There’s a lot of anger running through tracks like “I Hate You,” but also an undercurrent of empathy and longing. Do you see rage as a necessary step toward catharsis and understanding?
Rage is the body remembering what the mind tried to bury. For a long time I thought anger was proof that I’d failed to heal, but now I see it as the fire that clears the ground. “I Hate You” came from that space — the moment when fury finally finds language. It isn’t about destruction for its own sake; it’s about refusing silence. There’s tenderness inside it too, because anger is love that’s run out of safe places to live. When I let it speak through the music, it stopped consuming me and started to transform.
Catharsis isn’t release; it’s recognition. You look at the flame and realise it’s been trying to guide you out of the dark. “I Hate You” can mean something different for everyone. I know why I wrote it, but that doesn’t mean it only tells my story. People are constantly disappointed, hurt, devastated by someone or something in their life that has held great importance. Once this pain takes hold, you question everything. You come to realise that nothing will ever be the same again.
In today’s culture, “mental health awareness” is often packaged as a slogan. How does Disorder challenge that kind of surface-level activism and push for something more authentic?
Awareness has become a product. We post it, hashtag it, and move on. But awareness without intimacy doesn’t change anything. Disorder tries to slow that down. It asks the listener to sit in the discomfort instead of scrolling past it. I wanted to strip away the polish and show what mental illness actually sounds like when you’re living through it: the repetition, the shame, the absurd moments of beauty that appear in the chaos.
Authenticity, for me, isn’t about performance; it’s about proximity. It’s being willing to stand close enough to pain that it alters you. The record refuses the easy redemption arc. It says: awareness means nothing if we’re not willing to confront the systems that keep people suffering while pretending to care.
You’ve said that “the listener becomes a witness.” What responsibility do you think artists — and audiences — have in confronting these uncomfortable truths, rather than just consuming them?

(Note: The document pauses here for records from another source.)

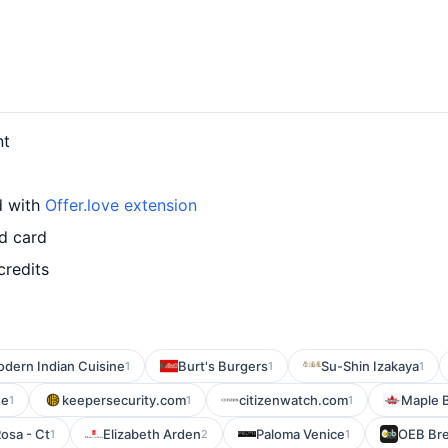
nt
d with
Offer.love extension
d card
credits
odern Indian Cuisine
Burt's Burgers
Su-Shin Izakaya
1
1
1
ne
keepersecurity.com
citizenwatch.com
Maple B
1
1
1
osa - Ct
Elizabeth Arden
Paloma Venice
OEB Bre
1
2
1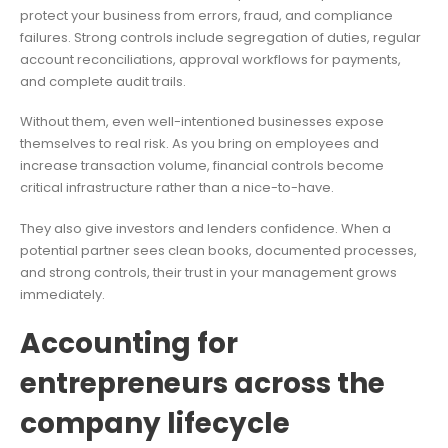
protect your business from errors, fraud, and compliance
failures. Strong controls include segregation of duties, regular
account reconciliations, approval workflows for payments,
and complete audit trails.
Without them, even well-intentioned businesses expose
themselves to real risk. As you bring on employees and
increase transaction volume, financial controls become
critical infrastructure rather than a nice-to-have.
They also give investors and lenders confidence. When a
potential partner sees clean books, documented processes,
and strong controls, their trust in your management grows
immediately.
Accounting for
entrepreneurs across the
company lifecycle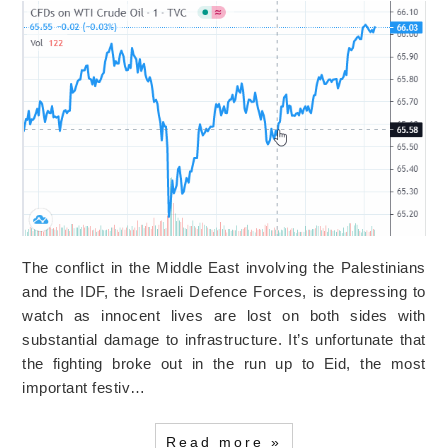
The conflict in the Middle East involving the Palestinians
and the IDF, the Israeli Defence Forces, is depressing to
watch as innocent lives are lost on both sides with
substantial damage to infrastructure. It’s unfortunate that
the fighting broke out in the run up to Eid, the most
important festiv…
Read more »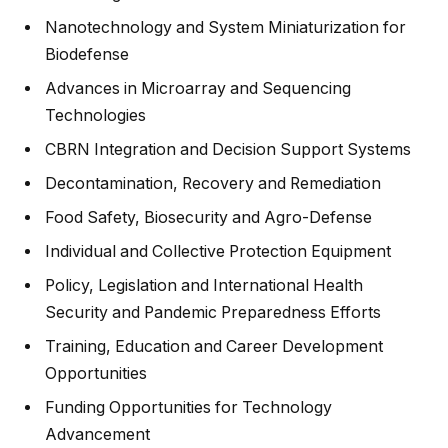
Nanotechnology and System Miniaturization for
Biodefense
Advances in Microarray and Sequencing
Technologies
CBRN Integration and Decision Support Systems
Decontamination, Recovery and Remediation
Food Safety, Biosecurity and Agro-Defense
Individual and Collective Protection Equipment
Policy, Legislation and International Health
Security and Pandemic Preparedness Efforts
Training, Education and Career Development
Opportunities
Funding Opportunities for Technology
Advancement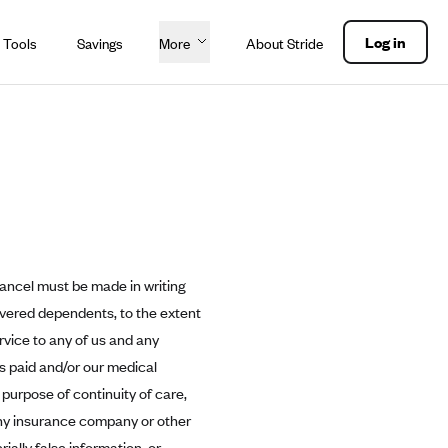
Log in
 Tools
Savings
More
About Stride
cancel must be made in writing
overed dependents, to the extent
rvice to any of us and any
ms paid and/or our medical
 purpose of continuity of care,
ny insurance company or other
ially false information, or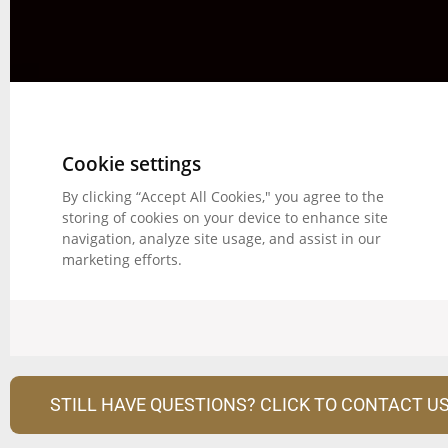
STILL HAVE QUESTIONS? CLICK TO CONTACT US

Witnessing is an act of participation. Once you’ve seen something, you can’t claim innocence anymore. As an artist, my responsibility is to tell the truth as I know it, even when it implicates me. The listener’s responsibility is to stay with that truth long enough for it to change them. Art isn’t meant to tidy pain up; it’s meant to expose the machinery behind it.
When someone listens to Disorder, they step inside a world built from real consequences. The question becomes: what will you do with what you’ve seen? I don’t need agreement or applause; I just want awareness to turn into empathy, and empathy into action. That’s where witnessing ends and accountability begins.